O relacionamento entre os alunos durante o curso propiciou um clima de amizade e cumplicidade, criando forte identidade grupal, permitindo não apenas compartilhar novas idéias e sonhos, como também 'agüentar' as dificuldades do cotidiano dos serviços. Em razão do significado afetivo dessa convivência e das múltiplas situações de troca ocorridas durante o ano do curso, o encontro dos egressos, aqui analisado, revestiu-se de um significado que ultrapassou, de muito, os objetivos de avaliar o curso e os problemas da 'volta' ao trabalho. Significou também reforçar a crença na força trazida por um grupo, cujos componentes acreditam em e comungam idéias e valores semelhantes, crendo, sobretudo, na possibilidade de lutar por estes.

 

 

Conclusões

 

Dentre as principais conclusões, considerando a análise dos quatro momentos da investigação, é importante destacar o compromisso dos profissionais/alunos com o trabalho na saúde pública. Ainda que essa afirmação possa parecer redundante - afinal trata-se de um grupo de pessoas que escolheu fazer uma especialização na área -, é animador constatar tal nível de envolvimento, mesmo porque ele está pautado numa análise crítica dos problemas que dificultam e, às vezes, impedem as mudanças. Constatou-se também a relevância do curso para a capacitação profissional dos alunos, com a perspectiva de constante adequação dos conteúdos e aperfeiçoamento do processo didático-pedagógico. Nesse sentido, é necessário que coordenadores e professores do curso façam um esforço a fim de aprimorar o processo ensino-aprendizagem, combinando a transmissão de grande quantidade e variedade de informações, assim como docentes com estratégias que garantam o respeito às relações entre o cognitivo e o afetivo, presentes em todo processo de ensino, mesmo entre adultos, conforme assinalam Weinstein & Fantini (1973). Além disso, em todas as situações possíveis, devem-se buscar maneiras cada vez mais eficientes de relacionar teoria e prática, aproveitando ao máximo as experiências dos profissionais/alunos.

Há necessidade urgente de uma revisão da política de capacitação de recursos humanos que atente para os momentos antes, durante e após o curso, ou seja: o processo de liberação, o funcionamento do serviço durante a ausência do profissional, o aproveitamento posterior do egresso e o estabelecimento de carreiras condizentes com os vários níveis. Isso só seria possível mediante um amplo processo de envolvimento das instituições às quais pertencem os alunos e o departamento/universidade que ministra o curso, visando promover maior integração entre conteúdos, processos didáticos, pesquisas e, principalmente, projetos de intervenção.

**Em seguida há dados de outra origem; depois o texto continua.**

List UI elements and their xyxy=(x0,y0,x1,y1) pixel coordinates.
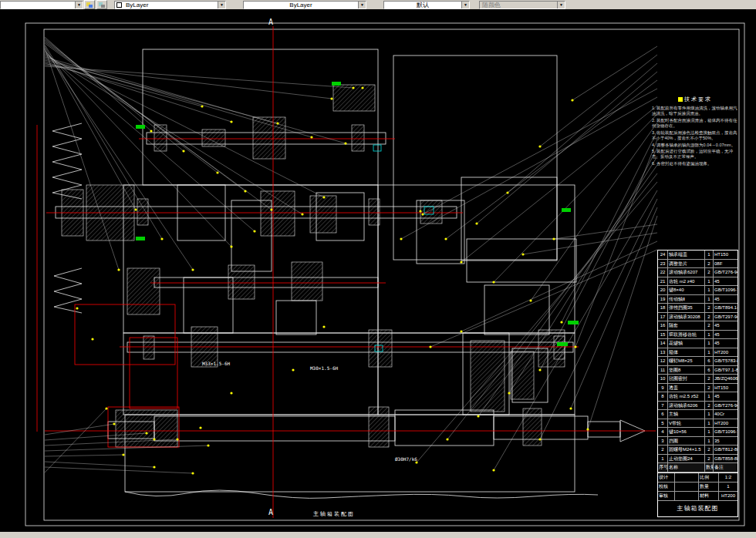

Finalmente, é necessário implantar um sistema de educação continuada ou até de educação permanente, bem como de processos contínuos de acompanhamento e supervisão.

Em virtude da pequena ou quase nenhuma oferta de cursos de Especialização em Saúde Pública por parte de instituições públicas no Estado de São Paulo, o curso oferecido pelo Departamento de Medicina Preventiva e Social da Faculdade de Ciências Médicas da UNICAMP tornou-se uma das únicas opções para os profissionais de saúde. Daí a relevância de sua continuidade. Prevê-se, com a experiência anterior, o contínuo aperfeiçoamento do curso, sobretudo quanto à maior integração dos conteúdos, libertando-se de algumas divisões de caráter disciplinar, bem como a maior utilização de métodos didáticos inovadores.